Other than encouraging further review from the above communities, no.

> 4) Do you have any specific concerns/issues with this document that
>    you believe the ADs and/or IESG should be aware of? For example,
>    perhaps you are uncomfortable with certain parts of the document,
>    or whether there really is a need for it, etc., but at the same
>    time these issues have been discussed in the WG and the WG has
>    indicated it wishes to advance the document anyway.

I have no major concerns with it.

> 5) How solid is the WG consensus behind this document?  Does it
>    represent the strong concurrence of a few individuals, with others
>    being silent, or does the WG as a whole understand and agree with
>    it?

The WG has extensively discussed this document, as documented in the
Issues list (http://www.drizzle.com/~aboba/EAP/eapissues.html).  Many
individuals have participated in that discussion and the number of issues
raised has steadily declined with time.

> 6) Has anyone threatened an appeal or otherwise indicated extreme
>    discontent?  If so, please summarize what are they upset about.

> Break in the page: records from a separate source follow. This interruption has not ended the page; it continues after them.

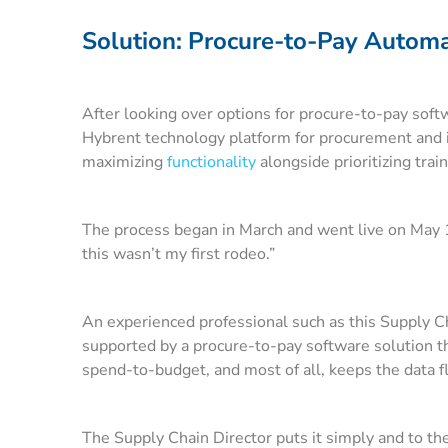
Solution: Procure-to-Pay Automat
After looking over options for procure-to-pay softwa
Hybrent technology platform for procurement and
maximizing
functionality
alongside prioritizing trai
The process began in March and went live on May 1.
this wasn’t my first rodeo.”
An experienced professional such as this Supply Cha
supported by a procure-to-pay software solution tha
spend-to-budget, and most of all, keeps the data 
The Supply Chain Director puts it simply and to the 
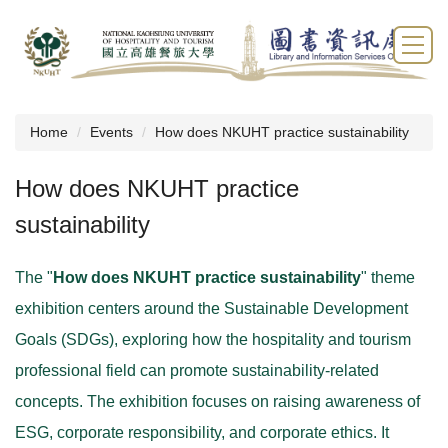
Jump
to
the
main
content
block
Home
Events
How does NKUHT practice sustainability
How does NKUHT practice
sustainability
The "
How does NKUHT practice sustainability
" theme
exhibition centers around the Sustainable Development
Goals (SDGs), exploring how the hospitality and tourism
professional field can promote sustainability-related
concepts. The exhibition focuses on raising awareness of
ESG, corporate responsibility, and corporate ethics. It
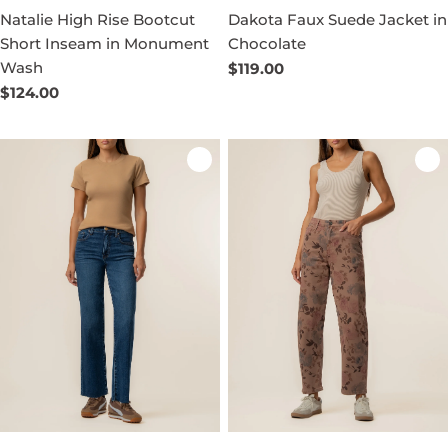
Natalie High Rise Bootcut
Dakota Faux Suede Jacket in
Short Inseam in Monument
Chocolate
Wash
Regular
$119.00
price
Regular
$124.00
price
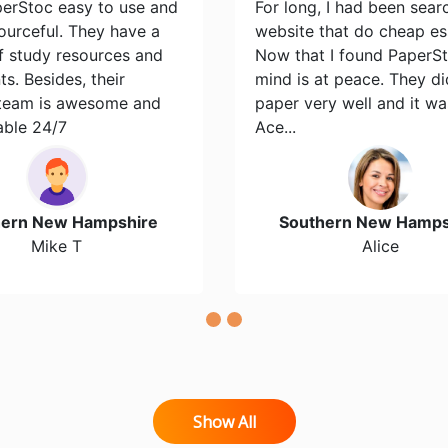
perStoc easy to use and
For long, I had been sear
ourceful. They have a
website that do cheap es
of study resources and
Now that I found PaperS
s. Besides, their
mind is at peace. They d
team is awesome and
paper very well and it wa
able 24/7
Ace...
hern New Hampshire
Southern New Hamps
Mike T
Alice
Show All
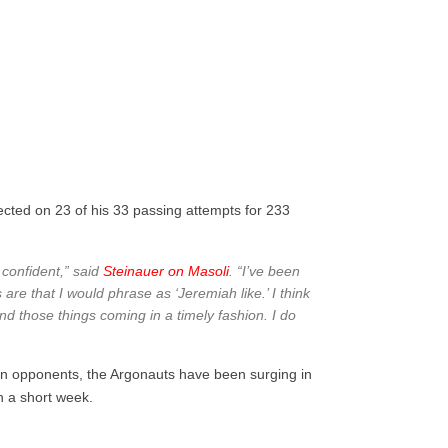
nected on 23 of his 33 passing attempts for 233
confident,” said
Steinauer on Masoli
. “I’ve been
are that I would phrase as ‘Jeremiah like.’ I think
nd those things coming in a timely fashion. I do
on opponents, the Argonauts have been surging in
n a short week.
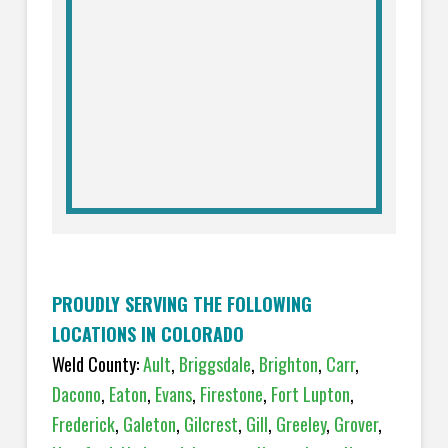
PROUDLY SERVING THE FOLLOWING
LOCATIONS IN COLORADO
Weld County:
Ault
,
Briggsdale
,
Brighton
,
Carr
,
Dacono
,
Eaton
,
Evans
,
Firestone
,
Fort Lupton
,
Frederick
,
Galeton
,
Gilcrest
,
Gill
,
Greeley
,
Grover
,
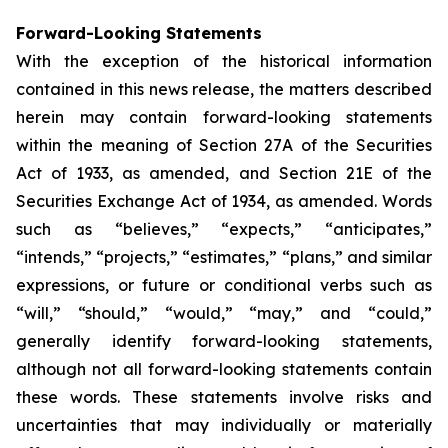
Forward-Looking Statements
With the exception of the historical information
contained in this news release, the matters described
herein may contain forward-looking statements
within the meaning of Section 27A of the Securities
Act of 1933, as amended, and Section 21E of the
Securities Exchange Act of 1934, as amended. Words
such as “believes,” “expects,” “anticipates,”
“intends,” “projects,” “estimates,” “plans,” and similar
expressions, or future or conditional verbs such as
“will,” “should,” “would,” “may,” and “could,”
generally identify forward-looking statements,
although not all forward-looking statements contain
these words. These statements involve risks and
uncertainties that may individually or materially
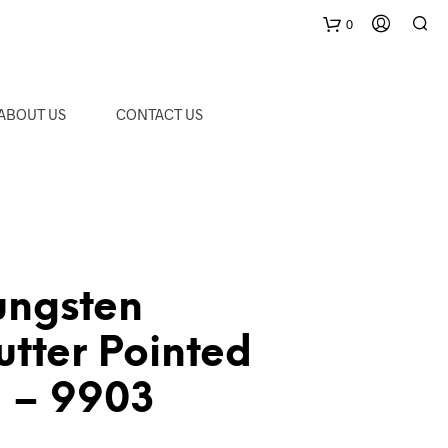
0
C
ABOUT US
CONTACT US
a
r
t
ungsten
tter Pointed
m – 9903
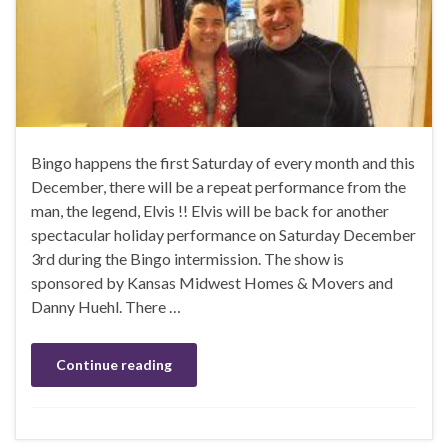
Bingo happens the first Saturday of every month and this
December, there will be a repeat performance from the
man, the legend, Elvis !! Elvis will be back for another
spectacular holiday performance on Saturday December
3rd during the Bingo intermission. The show is
sponsored by Kansas Midwest Homes & Movers and
Danny Huehl. There …
Continue reading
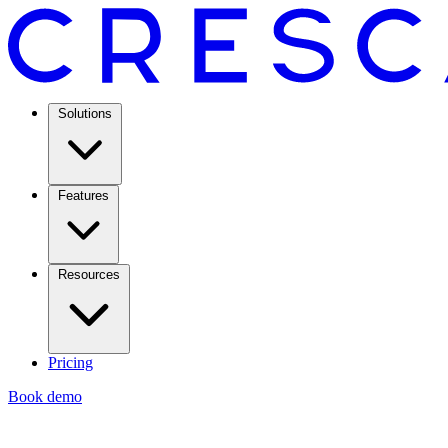
Solutions
Features
Resources
Pricing
Book demo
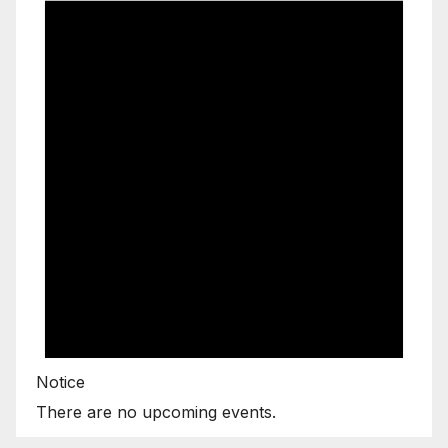
Notice
There are no upcoming events.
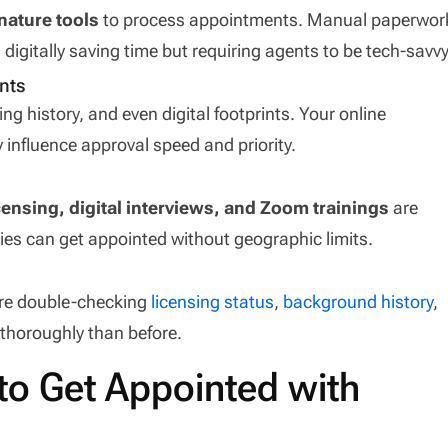
nature tools
to process appointments. Manual paperwor
 digitally saving time but requiring agents to be tech-savvy
nts
ing history, and even digital footprints. Your online
nfluence approval speed and priority.
ensing, digital interviews, and Zoom trainings
are
ties can get appointed without geographic limits.
 are double-checking
licensing status
,
background history
,
thoroughly than before.
to Get Appointed with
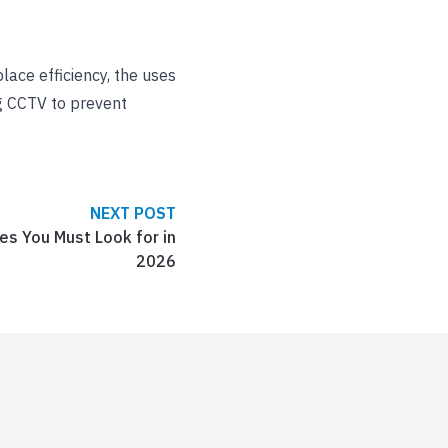
ace efficiency, the uses
ng CCTV to prevent
NEXT POST
s You Must Look for in
2026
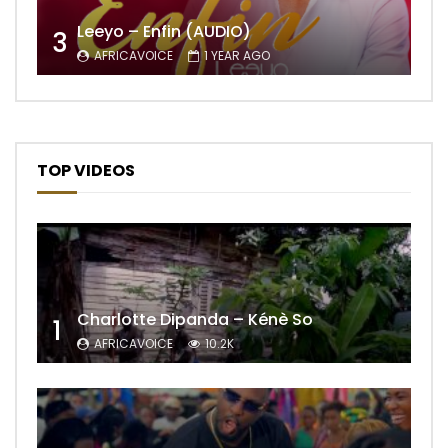
Leeyo – Enfin (AUDIO)
3
AFRICAVOICE
1 YEAR AGO
TOP VIDEOS
Charlotte Dipanda – Kénè So
1
AFRICAVOICE
10.2K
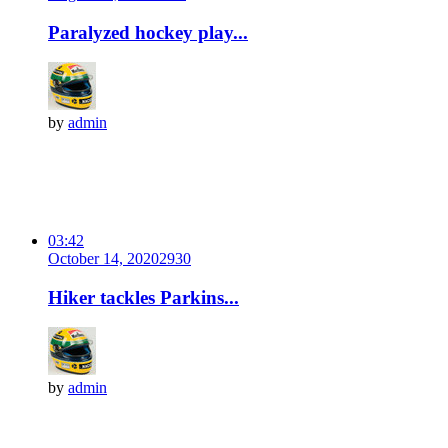
Paralyzed hockey play...
by
admin
03:42
October 14, 2020
293
0
Hiker tackles Parkins...
by
admin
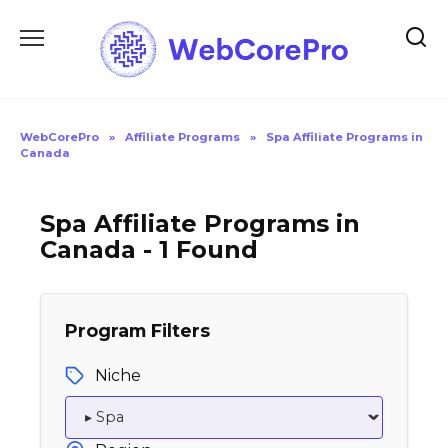
Skip
to
content
WebCorePro
»
Affiliate Programs
»
Spa Affiliate Programs in
Canada
Spa Affiliate Programs in
Canada - 1 Found
Program Filters
Niche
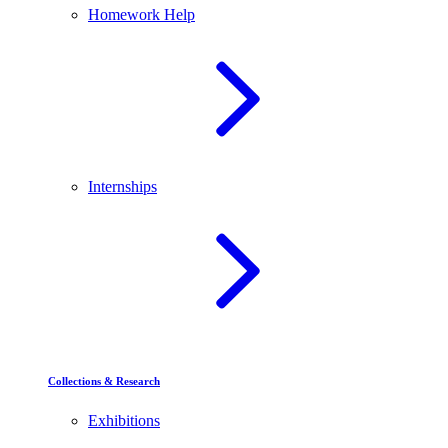
Homework Help
Internships
Collections & Research
Exhibitions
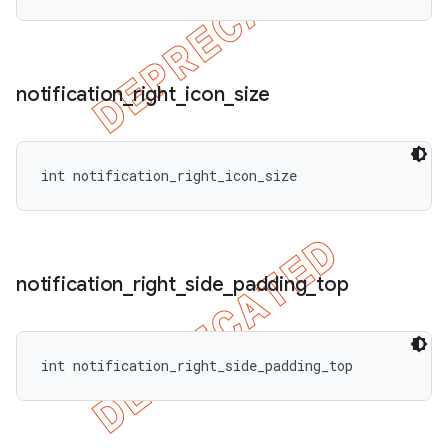
notification
_
right
_
icon
_
size
int notification_right_icon_size
notification
_
right
_
side
_
padding
_
top
int notification_right_side_padding_top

No threats of an appeal that I know of.

> 7) Have the chairs verified that the document adheres to _all_ of the
>    ID nits?  (see http://www.ietf.org/ID-nits.html).

I believe it conforms.

> 8) For Standards Track and BCP documents, the IESG approval
>    announcement includes a writeup section with the following
>    sections:
>
>    - Technical Summary
>    - Working Group Summary
>    - Protocol Quality

Will work on this once IETF last call and IESG comments are resolved.

>    - For the protocol quality, useful information could include:
>
>      - is the protocol already being implemented?

Yes.

>      - have a significant number of vendors indicated they plan to
>        implement the spec?

Yes.

>      - are there any reviewers (during the end stages) that merit
>        explicit mention as having done a thorough review that resulted
>        in important changes or a conclusion that the document was fine
>        (except for maybe some nits?)

They're already either authors or in the acknowledgements (or will be).